Wednesday, January 28, 2004

Comments on replacing Trippi on TAPPED


TAPPED: PERFECT STORM HITS BURLINGTON Neel's hiring reflects Gore's influence in the campaign. The former vice president has spoken to Dean several times since Iowa and helped to convince him to give Neel a higher profile. Gore has been critical of Trippi in these conversations, according to sources.

No word yet on whether or not Steve McMahon, Trippi's partner at Trippi, McMahon & Squier, and Dean's media advisor, will stay on. But the campaign source said, "There's no one more politically inept I've ever seen than Steve McMahon," and blamed him for the campaign's terrible ads in Iowa.

According to Marc Ambinder, the former Dean embed at ABCNews.com, the relationship between Trippi and Dean soured after Iowa, where only around a third of the voters the campaign promised Dean showed up at caucus sites.

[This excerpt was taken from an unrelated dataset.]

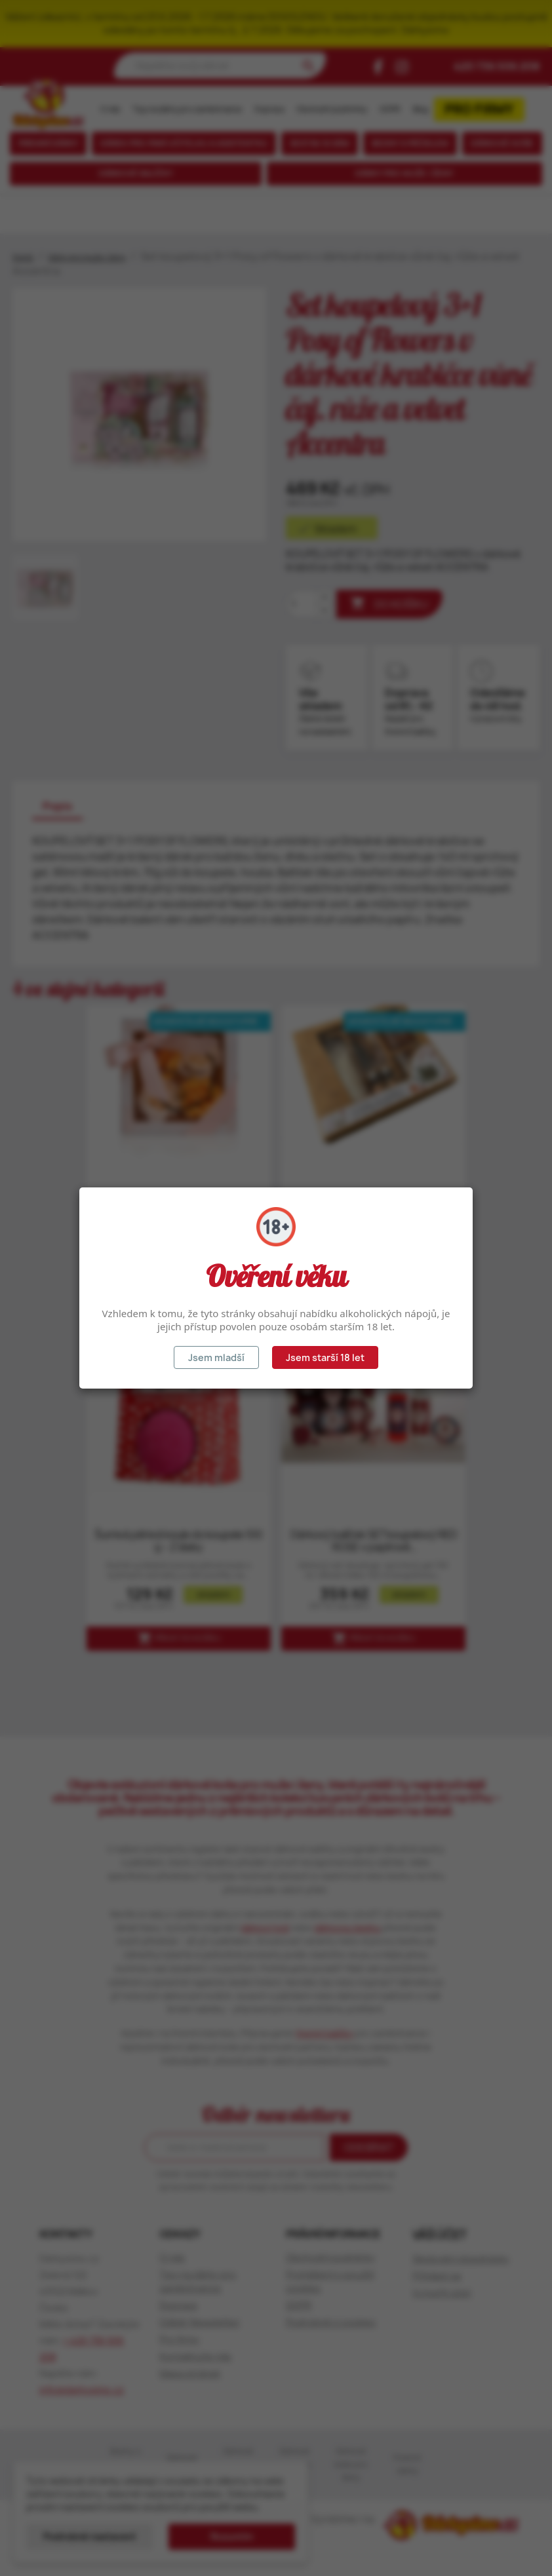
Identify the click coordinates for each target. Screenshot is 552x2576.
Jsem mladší (216, 1357)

HOWARD'S END? None of this has to do with Trippi. Tactically and strategically, Trippi ran a brilliant campaign. He turned Dean from a dark horse into a frontrunner, and in doing so, changed politics forever, whether or not Dean wins. And it's especially odd that Dean would hire Neel as a replacement. Neel, a former Gore aide, is a classic K Street Democrat, a Beltway insider with a thriving career lobbying for the telecom industry. Those of Dean's hard-core supporters who aren't disillusioned by Trippi's firing will probably will be by Neel's hiring. More to the point, Neel's one of the guys who was in charge of Gore's lackluster 2004 campaign.

I find it interesting that while Dean has the gumption to do something decisive (if stupid) like firing Trippi, Wesley Clark seems to lack the wherewithal to something decisive (and probably smart) like firing some of the guys on his own campaign.